Trends in the Use of Second-Generation Androgen Receptor Axis Inhibitors for Metastatic Hormone-Sensitive Prostate Cancer and Clinical Factors Predicting Biological Recurrence

Round 1

Reviewer 1 Report

Prostate cancer is one of the most common causes of cancer death in men. In their manuscript “Trends in the use of Second-Generation Androgen Receptor Axis-Targeted Agents for Metastatic Hormone-Sensitive Prostate Cancer and Clinical Factors Predicting Biological Recurence”, Nakane et al. analyze effectiveness of second-generation androgen receptor axis-targeted agents (ARATs) in treatment of hormone-sensitive prostatic cancer (mHSPC). In their retrospective multicenter studies, they analyzed effects of use of various ARATs as well as transition of treatment agents in 581 patients. They propose neutrofhil-to-lymphocyte ratio and prostate specific antigen as an independent treatment prediction factor for biochemical recurrence. The manuscript is well structured and well written, can be accepted in present form.

Author Response

Response:

The authors appreciate the reviewer’s comments.
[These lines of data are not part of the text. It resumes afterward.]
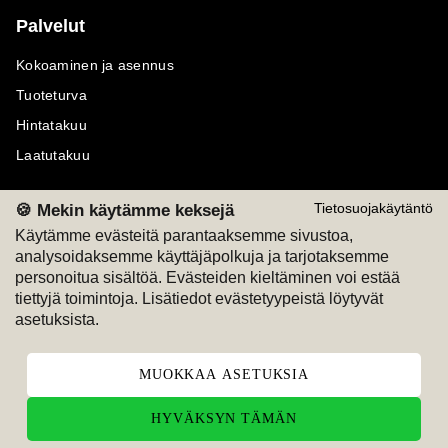
Palvelut
Kokoaminen ja asennus
Tuoteturva
Hintatakuu
Laatutakuu
🍪 Mekin käytämme keksejä
Tietosuojakäytäntö
Käytämme evästeitä parantaaksemme sivustoa,
analysoidaksemme käyttäjäpolkuja ja tarjotaksemme
Maksutavat
Seuraa meitä
personoitua sisältöä. Evästeiden kieltäminen voi estää
tiettyjä toimintoja. Lisätiedot evästetyypeistä löytyvät
M
A
SKU
M
A
SKU
asetuksista.
T
ili
L
a
s
ku
MUOKKAA ASETUKSIA
HYVÄKSYN TÄMÄN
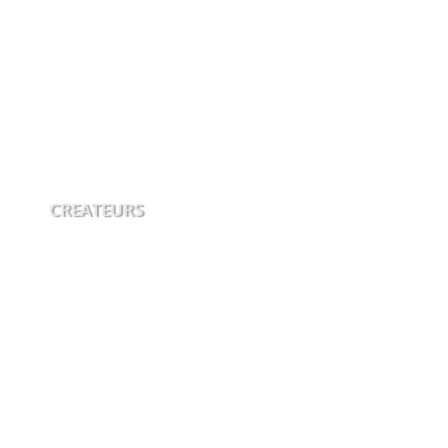
CREATEURS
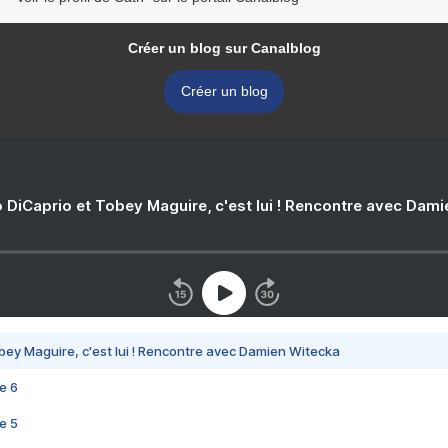
Créer un blog sur Canalblog
Créer un blog
 DiCaprio et Tobey Maguire, c'est lui ! Rencontre avec Dam
bey Maguire, c'est lui ! Rencontre avec Damien Witecka
e 6
e 5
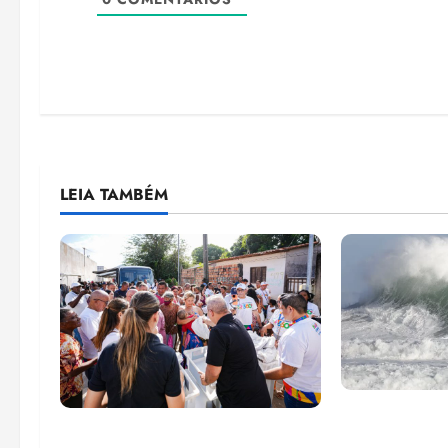
LEIA TAMBÉM
El Niño pod
Circuito Social 360°
de chikungu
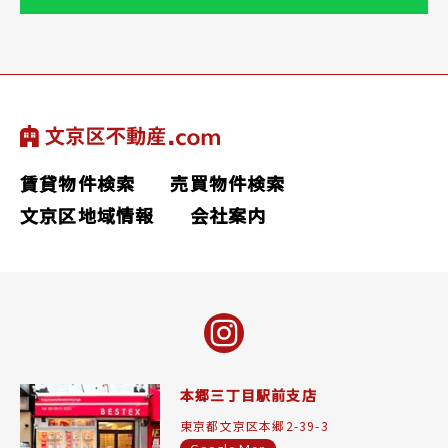
賃貸物件検索
売買物件検索
文京区地域情報
会社案内
本郷三丁目駅前支店
東京都文京区本郷2-39-3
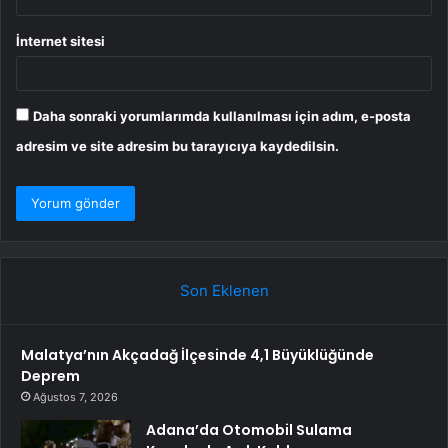
İnternet sitesi
Daha sonraki yorumlarımda kullanılması için adım, e-posta
adresim ve site adresim bu tarayıcıya kaydedilsin.
Son Eklenen
Malatya’nın Akçadağ İlçesinde 4,1 Büyüklüğünde
Deprem
Ağustos 7, 2026
Adana’da Otomobil Sulama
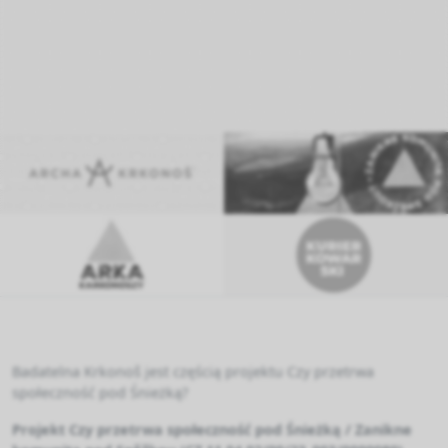
Badatelna Krkonoš jest częścią projektu Czy przetrwa
społeczność pod Śnieżką?
Projekt Czy przetrwa społeczność pod Śnieżką / Zanikne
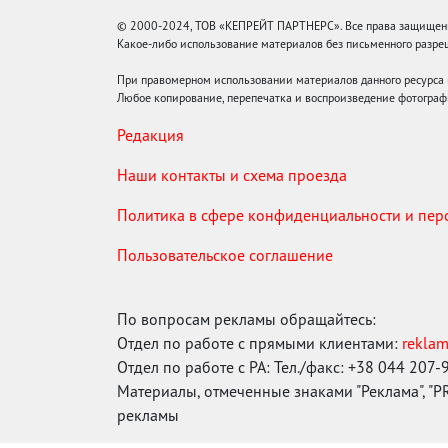
© 2000-2024, ТОВ «КЕПРЕЙТ ПАРТНЕРС». Все права защищены.
Какое-либо использование материалов без письменного раз
При правомерном использовании материалов данного ресурса
Любое копирование, перепечатка и воспроизведение фотограф
Редакция
Наши контакты и схема проезда
Политика в сфере конфиденциальности и пе
Пользовательское соглашение
По вопросам рекламы обращайтесь:
Отдел по работе с прямыми клиентами:
rekla
Отдел по работе с РА: Тел./факс: +38 044 207-
Материалы, отмеченные знаками "Реклама", "PR"
рекламы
Author Response File: Author Response.pdf

Reviewer 2 Report

This is an interesting retrospective comparative study on the use of different ARTAs for mHSPC. Some points that need to be addressed are listed below:

- the authors have conducted this study prior to the era of triplet therapy particularly for high volume pts. How many pts qualified for triplet therapy within their study?

- how did the cut off for NLR come up?

- were there any differences in toxicity profiles between different ARTAs?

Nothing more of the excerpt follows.